British Pound rose again in the trading session of the early week after policy maker at Bank of England (BOE) Martin Weale said that they need to wait for the assessment of the economic impact before deciding whether to rate cut or not. After BOE took no action last week, any doubts of the members of BOE on the need to easing monetary policy given push Pound higher.
However, many analysts believe that sterling is in brief recovery period and the clearance-sale of the currency will soon return. A series of important statistics of the British economy published this week include the inflation data, employment, retail sales and PMI index is forecast to show the weakness of the British economy and convince BOE on the necessity of easing interest rate policy. Britain's weak data published this week could be the beginning of a sharp decline of Pound.
Turkey has arrested thousands of soldiers after the coup failed yesterday 15th of July and the government claimed to have control of the whole situation. This move has helped to allay fears of new instability after the economic and political issues in Europe, this prompted investors to return to riskier currencies and escape Japanese yen as safe haven assets, so it pushed USD/JPY back to threshold 106 after falling last week.

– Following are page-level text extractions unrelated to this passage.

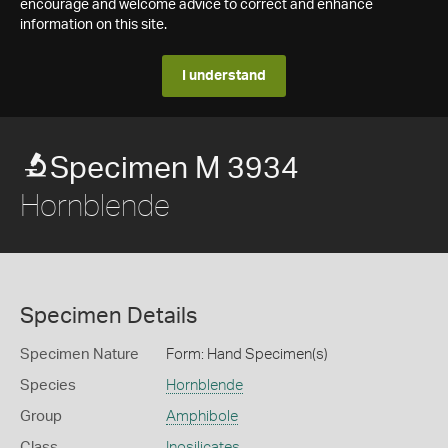
encourage and welcome advice to correct and enhance
information on this site.
I understand
Specimen M 3934
Hornblende
Specimen Details
Specimen Nature
Form: Hand Specimen(s)
Species
Hornblende
Group
Amphibole
Class
Inosilicates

Aside from the economic data of UK, the market's attention this week was focused on the PMI of Eurozone and the results of the meeting of European Central Bank (ECB). Analysts predict ECB will not make any policy changes in this session. However, ECB President Mario Draghi might open to a stimulus in the near future if Eurozone economic prospects deteriorate due to the influence of Brexit. Any signals of easing policy given will create downward pressure on Euro.